Walking along the highway, and never being able to leave it, and having the earplugs block everything out and making the world sound as if I was underwater, had left me with a strange sense of detachment. It felt as though I was driving a car through this part of Iran, only very very slow.
I wanted alcohol, so when I saw these bottles with fancy cocktail names, I was amazed:
I knew they were non-alcoholic. Iran, America’s estranged twin, was in its prohibition period, and there was no alcohol allowed for anyone, anywhere. I decided to purchase a bottle of this non-alcoholic syrup called “Mojito” anyway:
I left Nur on the highway:
It was just as loud as ever, but there was no other way to go.
It was mostly semi-urban sprawl:
And sometimes, there was a fabulous stairway:
Or a fabulous bridge:
I tried the “Mojito” syrup, and it sucked:
I passed fruit vendors:
And doll vendors:
And fake shops:
And fake restaurants:
In one place, some dude was trying to sell FSB towels:
Iran wasn’t only America’s estranged twin. It was also that of China.
I had a late lunch of Akhbar Joojeh:
And then I passed a part of the highway that people had been telling me about for the last 300km on the road. “The Caspian Sea is on one side, the mountains are on the other!” they had told me with shining eyes.

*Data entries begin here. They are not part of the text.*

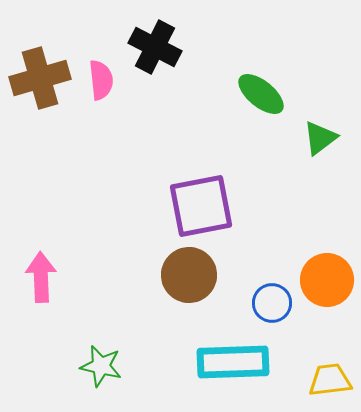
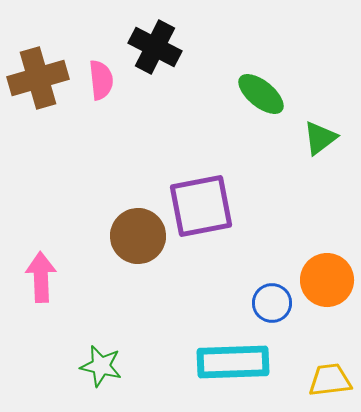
brown cross: moved 2 px left
brown circle: moved 51 px left, 39 px up
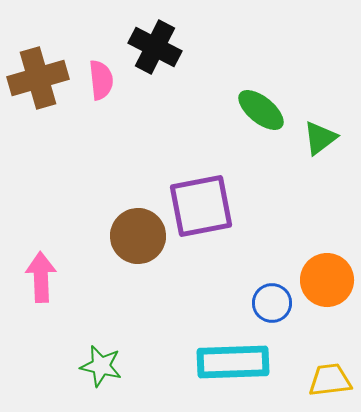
green ellipse: moved 16 px down
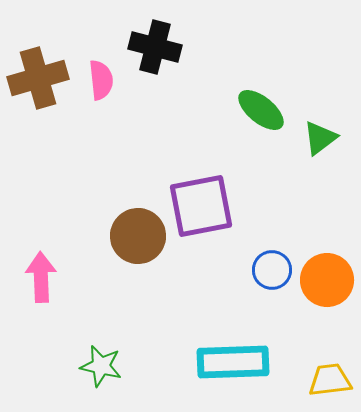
black cross: rotated 12 degrees counterclockwise
blue circle: moved 33 px up
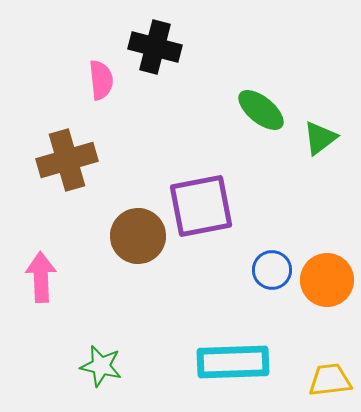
brown cross: moved 29 px right, 82 px down
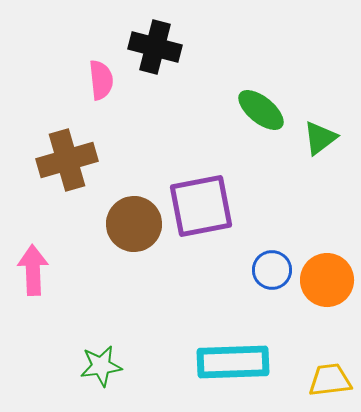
brown circle: moved 4 px left, 12 px up
pink arrow: moved 8 px left, 7 px up
green star: rotated 21 degrees counterclockwise
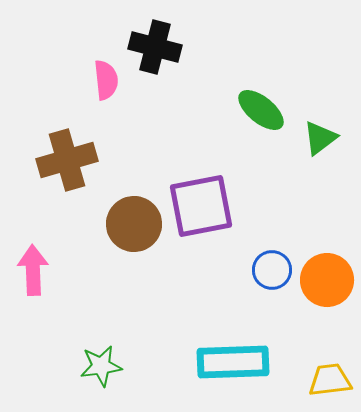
pink semicircle: moved 5 px right
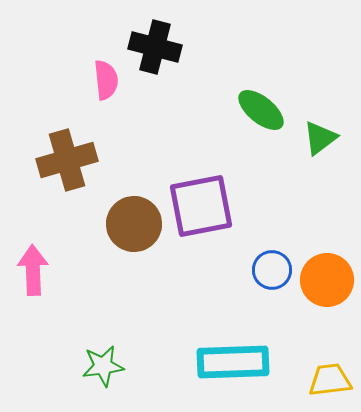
green star: moved 2 px right
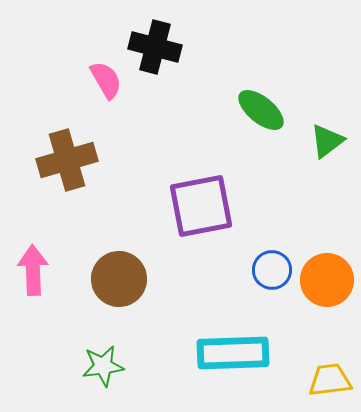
pink semicircle: rotated 24 degrees counterclockwise
green triangle: moved 7 px right, 3 px down
brown circle: moved 15 px left, 55 px down
cyan rectangle: moved 9 px up
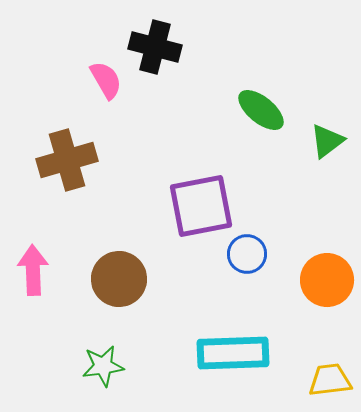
blue circle: moved 25 px left, 16 px up
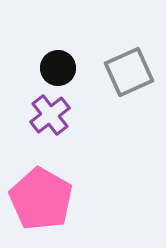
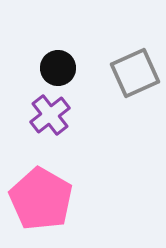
gray square: moved 6 px right, 1 px down
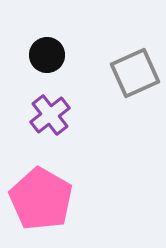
black circle: moved 11 px left, 13 px up
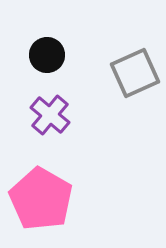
purple cross: rotated 12 degrees counterclockwise
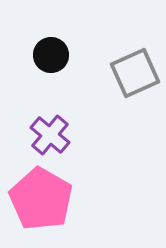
black circle: moved 4 px right
purple cross: moved 20 px down
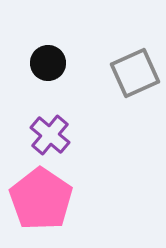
black circle: moved 3 px left, 8 px down
pink pentagon: rotated 4 degrees clockwise
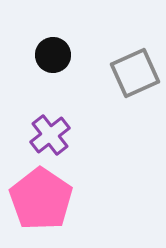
black circle: moved 5 px right, 8 px up
purple cross: rotated 12 degrees clockwise
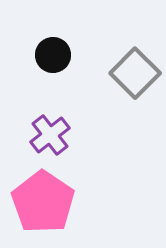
gray square: rotated 21 degrees counterclockwise
pink pentagon: moved 2 px right, 3 px down
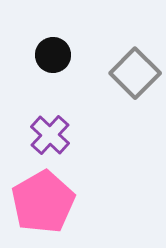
purple cross: rotated 9 degrees counterclockwise
pink pentagon: rotated 8 degrees clockwise
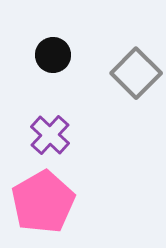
gray square: moved 1 px right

Well, the Caspian Sea was sort of there:
But there were construction projects everywhere:
Some where unfinished:
And some were just weird:
I looked longingly to little roads that seemed to lead away from all this and into the mountains:
Did I like the highway between the Sea and the mountains? From a car window, maybe. From an elevated position, definitely:
But it wasn’t a nice place for walking:
It was the same was with many other “must-see” destinations – they often failed to live up to the hype.